Paul Richards is editor of Commercial Carrier Journal. E-mail [email protected] or call (610) 993-9430.
In a last-ditch effort to save the trucking industry from a misguided, multi-billion-dollar folly, the American Trucking Associations has reached for its biggest hammer and petitioned President Bush to delay this October’s implementation of new diesel emissions standards conjured up by the Environmental Protection Agency.
Good.
As you no doubt remember, a few years ago, EPA essentially punished heavy-duty diesel engine manufacturers for failure to comply with a law that didn’t exist. The sting went like this:
At the time, diesel-engine emission-certification consisted of city, or “transient-cycle,” tests only, which diesel manufacturers handily passed. Because there was no steady-state standard, engine makers allowed their electronic control units (ECUs) to advance injection timing under cruising conditions, thereby improving fuel economy, but slightly increasing oxides of nitrogen (NOx) emissions.
Somehow, EPA (which, by the way, was quite familiar with engine certification and its limitations) twisted the scenario, and declared the ECU to be a “defeat device” (to defeat what?). The punishment inflicted by the agency was a “consent decree,” signed by diesel engine manufacturers only to avoid more expensive litigation. It cost them more than $1 billion in fines and added costs. For a little salt on the wound, EPA also moved up its 2004 emissions requirements to October of this year.
It was kind of like installing a new stop sign at an intersection, then arresting everyone who used to drive through that intersection without stopping. It would have been a great time for a class-action lawsuit, brought by engine makers, against EPA.

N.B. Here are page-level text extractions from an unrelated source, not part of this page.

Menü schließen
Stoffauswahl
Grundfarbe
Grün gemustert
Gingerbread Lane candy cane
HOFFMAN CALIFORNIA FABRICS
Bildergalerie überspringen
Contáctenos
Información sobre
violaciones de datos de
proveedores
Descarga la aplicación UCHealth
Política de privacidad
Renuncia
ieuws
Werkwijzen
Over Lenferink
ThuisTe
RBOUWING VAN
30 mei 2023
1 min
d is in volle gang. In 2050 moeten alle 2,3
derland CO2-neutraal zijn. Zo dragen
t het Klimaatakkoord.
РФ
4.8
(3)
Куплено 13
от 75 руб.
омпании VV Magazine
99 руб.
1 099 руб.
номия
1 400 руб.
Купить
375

But this is now, and ATA’s petition is based on information that wasn’t available when the extortion, I mean consent, decree was signed. That information, regarding 2002 heavy-duty diesel engines, strongly indicates that the EPA incorrectly estimated:
- Initial, end-user purchase premiums;
- Fuel-economy penalties, which we’re now told will be 3 to 5 percent;
- Added maintenance costs;
- Reliability issues, which are still an unknown, because engine manufacturers were deprived of two years of testing, and have had to rush the engines into production;
- Residual value of vehicles equipped with the new engines;
- Overall, adverse economic impact, while overstating emissions reduction.
I hope George W. heeds ATA’s petition because, clearly, a higher authority needs to step in and stop what can only be described as EPA’s irrational vendetta against diesel engine manufacturers, OEMs and end users.

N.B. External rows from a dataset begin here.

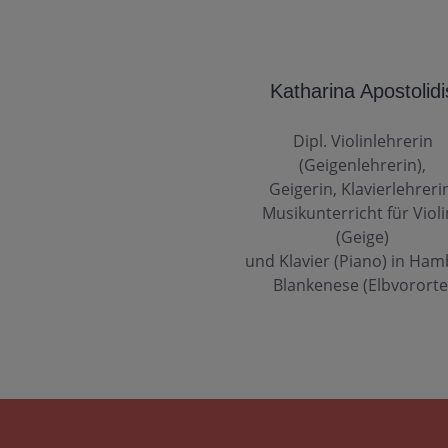
Katharina Apostolidi
Dipl. Violinlehrerin
(Geigenlehrerin),
Geigerin, Klavierlehreri
Musikunterricht für Viol
(Geige)
und Klavier (Piano) in Ha
Blankenese (Elbvororte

Consider that vehicle, or mobile-source, pollution is by no means the largest contributor to air pollution. Power plants are. And, as a part of mobile-source pollution, commercial diesel engines contribute only around 20 percent.
Seems to me that, if EPA were really serious about improving air quality, it would be cracking down on the gross polluters. Yet the agency recently, unbelievably, relaxed emissions standards for power plants.

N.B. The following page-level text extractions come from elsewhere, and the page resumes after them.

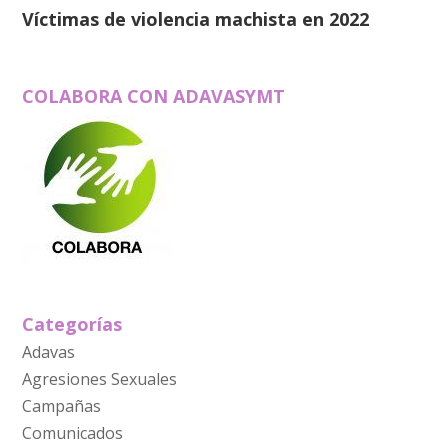
Víctimas de violencia machista en 2022
COLABORA CON ADAVASYMT
Categorías
Adavas
Agresiones Sexuales
Campañas
Comunicados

And, in the do-as-I-say-not-as-I-do department, you should know that the EPA is hardly a model environmental citizen, having been named in a suit for failure to comply with a provision in the 1992 Energy Policy Act. That law requires federal agencies in larger cities to phase in purchases of alternative fuel vehicles starting in 1996, with 75 percent of their vehicles using alt-fuels by 1999 and thereafter.
Earthjustice attorney Jay Tutchton has accused EPA and several other government agencies of “wholesale noncompliance” with the law. The environmental law firm is representing the Center for Biological Diversity, Bluewater Network and the Sierra Club in the lawsuit.
While no such environmental group is likely to defend diesel power, they’ve done a service by helping to finger the EPA for being as capricious and arbitrary in its own compliance as it is in its rulemaking. In my opinion, if reason is to prevail, the agency desperately needs to be knocked down a peg or two.